Last week police presented the idea of gang injunctions, which Oakland Local wrote about on Feb. 5, to the Public Safety Committee of the Oakland City Council.
Indybay posted audio from the meeting on its Web site.
Police Capt. Anthony Toribio, Oakland Area 1 Commander, spoke at the meeting and said it wasn't a "magic bullet," but that injunctions could help solve Oakland's gang problem. He acknowledged that the injunctions can be very labor intensive and that it takes a lot of time to identify gang members. He added that any injunction would target specific individuals and be based on extensive research and criminal records.
A series of community members spoke out mostly in opposition to the injunction, saying it wouldn't address the root causes of gang membership. The city needs better employment opportunities, education and safe housing, they said, not another way to criminalize youth.
Committee members asked how the injunction fit into the police chief's larger crime-fighting strategy. They also wanted to know why Oakland needs a "standalone" program when there are already other funded areas of the city that might be able to accomplish similar tasks.
Committee members said they were open to the idea of gang injunctions but that it would take a lot more information to get money flowing into the project, particularly with Oakland's budget already stretched so thin.

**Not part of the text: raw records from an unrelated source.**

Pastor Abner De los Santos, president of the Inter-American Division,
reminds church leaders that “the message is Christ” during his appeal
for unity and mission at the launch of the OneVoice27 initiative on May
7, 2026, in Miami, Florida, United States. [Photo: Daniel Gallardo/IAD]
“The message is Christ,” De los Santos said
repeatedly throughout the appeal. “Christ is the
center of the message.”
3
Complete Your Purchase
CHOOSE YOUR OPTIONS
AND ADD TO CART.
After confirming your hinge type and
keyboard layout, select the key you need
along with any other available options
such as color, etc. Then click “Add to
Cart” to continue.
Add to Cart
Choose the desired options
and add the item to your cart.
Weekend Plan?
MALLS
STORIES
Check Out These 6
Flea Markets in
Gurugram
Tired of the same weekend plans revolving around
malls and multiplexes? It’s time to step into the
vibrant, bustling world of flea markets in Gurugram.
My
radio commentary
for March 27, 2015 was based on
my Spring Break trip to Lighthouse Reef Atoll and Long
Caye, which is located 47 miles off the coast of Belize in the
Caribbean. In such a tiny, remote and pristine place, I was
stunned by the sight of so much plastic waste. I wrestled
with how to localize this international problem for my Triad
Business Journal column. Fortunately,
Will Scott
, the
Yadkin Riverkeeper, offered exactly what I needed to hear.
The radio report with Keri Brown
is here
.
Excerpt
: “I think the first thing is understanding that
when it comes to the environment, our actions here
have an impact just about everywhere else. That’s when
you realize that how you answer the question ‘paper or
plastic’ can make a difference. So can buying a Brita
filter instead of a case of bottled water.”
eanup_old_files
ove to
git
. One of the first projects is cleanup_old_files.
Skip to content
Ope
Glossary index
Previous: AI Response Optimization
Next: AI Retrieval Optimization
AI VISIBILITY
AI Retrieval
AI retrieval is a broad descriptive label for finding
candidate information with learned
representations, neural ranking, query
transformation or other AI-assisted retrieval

They asked for evidence about whether injunctions really had worked in other places, and what sorts of employment and education opportunities would be available in conjunction with the enforcement effort.
Councilman Larry Reid, committee chairman, became frustrated after comments from community members and said anyone opposed to injunctions essentially doesn't want to make Oakland safer.
"This is a city that should be extremely outraged," he said, by the number of people who are killed in gang-related incidents and the violence associated with gangs. "This city should be incensed. And I hear folks say 'Do nothing.'"
If people don't want to make the city safer, he said, "We don't need to do anything. We don't even need to have a police department. We can let people just run wild, strap on guns and run around and kill each other. If that's what folks want this city to be like, so be it. Hey, all I can do is raise the issue. It's just very frustrating to me."